Giant companies have posted slower growth rates and their stock prices have fallen.

The Hang Seng tech index in Hong Kong has fallen more than 50% since the beginning of the year.

Over the past two years, Beijing has introduced a range of policies from new antiturst rules to data protection laws.

Why China's cracking down on tech — and what's next

Firms that fell foul of antitrust rules were punished with large fines as Beijing moved to rein in the power of its internet giants.

The gaming sector has suffered a lot. The amount of time children under the age of 18 could play online was capped by regulators in the year 2021.

The investors were not aware of China's regulatory assault on its tech sector.

Some of the regulatory pressure may be decreasing. China's two biggest online gaming companies will benefit from the restart of the approval of games this year. The government has made a number of pledges to support the technology sector.

Economic growth is Beijing's priority this year. Beijing has realized that it's a bad idea to scare markets and undermine business confidence and that's the reason the governance is over.

Recent attempts to relax Covid measures have been seen. Regulations will be here for a long time. The focus has shifted to a more predictable approach.

The impact of regulation and a slowing economy is changing how Chinese technology giants run their companies.

Chinese tech firms have been cutting costs in order to increase profitability.

Tencent runs China's most popular messaging service, as well as investing in other firms.

Some of China's largest companies have recently been sold by the company. As scrutiny on the tech sector increased, Tencent sold off some of their investments.

Cloud computing and an international push are some of the areas that Tencent is focusing on.

I’m more bullish than I was 6 months ago simply because I think the prices have fallen much further than future earnings estimates have had to be revised downward.

The bulk of its revenue comes from its China retail business, which is why it is trying to sell more cloud computing products.

Some businesses related to tech firms may be separated from one another.

After its initial public offering was pulled in November 2020, China's central bank ordered the financial holding company to become a fintech.
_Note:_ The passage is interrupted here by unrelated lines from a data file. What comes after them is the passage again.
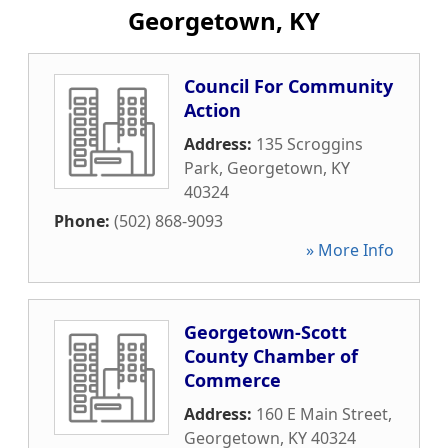
Georgetown, KY
Council For Community
Action
Address:
135 Scroggins
Park
,
Georgetown
,
KY
40324
Phone:
(502) 868-9093
» More Info
Georgetown-Scott
County Chamber of
Commerce
Address:
160 E Main Street
,
Georgetown
,
KY
40324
The company said earlier this year that it is looking into the possibility of having its mobile payments service fall under a separate company.

Sun from King's College said that the business logic these firms need to follow has changed as a result of the raids.

They have to scale back to focus on their main business lines.

Some investors are positive about China's tech industry next year, but they are cautious.

There is uncertainty about the path of China's exit from its zero- Covid policy. Several investment banks have cut their China growth forecasts over the past few months due to a slump in exports and a drag from the real estate sector.

According to Sun, the biggest challenge faced by tech firms next year is likely still carbon dioxide.

American investors can't buy Chinese tech stocks because they're being nationalized, according to a wealth manager at a Hong Kong-based asset management company.

He said that the risks are not likely.

He said that he doesn't think many of those scenarios are realistic.

A number of analysts and investors told CNBC that the plunge in Chinese technology stocks has left some of them looking cheap or overvalued.

The stock prices of the Chinese technology companies have fallen more quickly than analysts think they will.

Dennison said that he is more bullish than he was six months ago because he thinks the prices have fallen further than future earnings estimates have had to be revised downward.

The forward price-to- earnings is a measure of a company's earnings relative to its stock price. A high P/E is indicative of a stock's price being higher than its earnings.

The average valuation of China internet names is more than double that of global peers, according to a report. The market is expected to revisit the sector in the year 2023.

Analysts still think there's upside for Chinese tech stocks.

On average, analysts have a price target of $134.40 on the U.S.-listed shares ofAlibaba, which is roughly 50% upside from Monday's close. The analysts have an average price target of 386.91 Hong Kong dollars, which is about 20% upside from Monday's close.